What to work on
Restate word for word every line from the one containing "s Wendy's à Leeds" to the last line of the records below.

[Stored data entries]
◆ ◆ ◆ ◆

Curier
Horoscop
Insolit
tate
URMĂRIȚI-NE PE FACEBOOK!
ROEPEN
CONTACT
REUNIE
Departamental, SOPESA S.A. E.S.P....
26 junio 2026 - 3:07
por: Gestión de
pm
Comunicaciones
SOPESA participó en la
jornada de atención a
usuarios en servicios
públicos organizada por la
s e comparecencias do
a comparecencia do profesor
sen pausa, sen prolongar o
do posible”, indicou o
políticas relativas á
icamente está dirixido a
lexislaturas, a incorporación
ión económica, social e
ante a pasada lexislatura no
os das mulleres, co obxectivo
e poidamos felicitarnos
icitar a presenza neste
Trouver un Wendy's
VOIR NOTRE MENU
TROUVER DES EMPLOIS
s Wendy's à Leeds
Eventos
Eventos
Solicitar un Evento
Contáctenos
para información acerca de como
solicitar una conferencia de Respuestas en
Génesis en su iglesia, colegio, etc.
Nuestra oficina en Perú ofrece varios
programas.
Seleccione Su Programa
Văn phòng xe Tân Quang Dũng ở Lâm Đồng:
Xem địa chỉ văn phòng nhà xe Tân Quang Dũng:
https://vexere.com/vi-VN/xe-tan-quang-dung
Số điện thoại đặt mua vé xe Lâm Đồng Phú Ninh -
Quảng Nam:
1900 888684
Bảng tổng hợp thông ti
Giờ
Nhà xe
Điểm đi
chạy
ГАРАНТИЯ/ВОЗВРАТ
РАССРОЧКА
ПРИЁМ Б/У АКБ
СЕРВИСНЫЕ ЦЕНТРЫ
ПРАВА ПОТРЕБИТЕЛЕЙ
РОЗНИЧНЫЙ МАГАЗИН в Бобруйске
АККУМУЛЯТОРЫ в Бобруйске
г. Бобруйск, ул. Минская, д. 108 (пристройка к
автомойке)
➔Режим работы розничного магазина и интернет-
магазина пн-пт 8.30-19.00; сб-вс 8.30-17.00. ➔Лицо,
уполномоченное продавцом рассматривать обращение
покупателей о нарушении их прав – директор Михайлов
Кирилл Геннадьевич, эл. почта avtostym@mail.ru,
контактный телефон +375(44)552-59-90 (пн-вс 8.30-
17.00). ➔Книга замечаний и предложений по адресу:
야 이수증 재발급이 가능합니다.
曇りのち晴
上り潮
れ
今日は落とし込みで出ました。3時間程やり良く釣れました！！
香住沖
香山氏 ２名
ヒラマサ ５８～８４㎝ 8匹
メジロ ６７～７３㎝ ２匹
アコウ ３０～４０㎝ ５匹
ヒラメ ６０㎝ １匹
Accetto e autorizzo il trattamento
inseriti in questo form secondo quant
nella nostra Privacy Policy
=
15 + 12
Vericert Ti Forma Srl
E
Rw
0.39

◆ ◆ ◆ ◆

Exercise response
s Wendy's à Leeds
Eventos
Eventos
Solicitar un Evento
Contáctenos
para información acerca de como
solicitar una conferencia de Respuestas en
Génesis en su iglesia, colegio, etc.
Nuestra oficina en Perú ofrece varios
programas.
Seleccione Su Programa
Văn phòng xe Tân Quang Dũng ở Lâm Đồng:
Xem địa chỉ văn phòng nhà xe Tân Quang Dũng:
https://vexere.com/vi-VN/xe-tan-quang-dung
Số điện thoại đặt mua vé xe Lâm Đồng Phú Ninh -
Quảng Nam:
1900 888684
Bảng tổng hợp thông ti
Giờ
Nhà xe
Điểm đi
chạy
ГАРАНТИЯ/ВОЗВРАТ
РАССРОЧКА
ПРИЁМ Б/У АКБ
СЕРВИСНЫЕ ЦЕНТРЫ
ПРАВА ПОТРЕБИТЕЛЕЙ
РОЗНИЧНЫЙ МАГАЗИН в Бобруйске
АККУМУЛЯТОРЫ в Бобруйске
г. Бобруйск, ул. Минская, д. 108 (пристройка к
автомойке)
➔Режим работы розничного магазина и интернет-
магазина пн-пт 8.30-19.00; сб-вс 8.30-17.00. ➔Лицо,
уполномоченное продавцом рассматривать обращение
покупателей о нарушении их прав – директор Михайлов
Кирилл Геннадьевич, эл. почта avtostym@mail.ru,
контактный телефон +375(44)552-59-90 (пн-вс 8.30-
17.00). ➔Книга замечаний и предложений по адресу:
야 이수증 재발급이 가능합니다.
曇りのち晴
上り潮
れ
今日は落とし込みで出ました。3時間程やり良く釣れました！！
香住沖
香山氏 ２名
ヒラマサ ５８～８４㎝ 8匹
メジロ ６７～７３㎝ ２匹
アコウ ３０～４０㎝ ５匹
ヒラメ ６０㎝ １匹
Accetto e autorizzo il trattamento
inseriti in questo form secondo quant
nella nostra Privacy Policy
=
15 + 12
Vericert Ti Forma Srl
E
Rw
0.39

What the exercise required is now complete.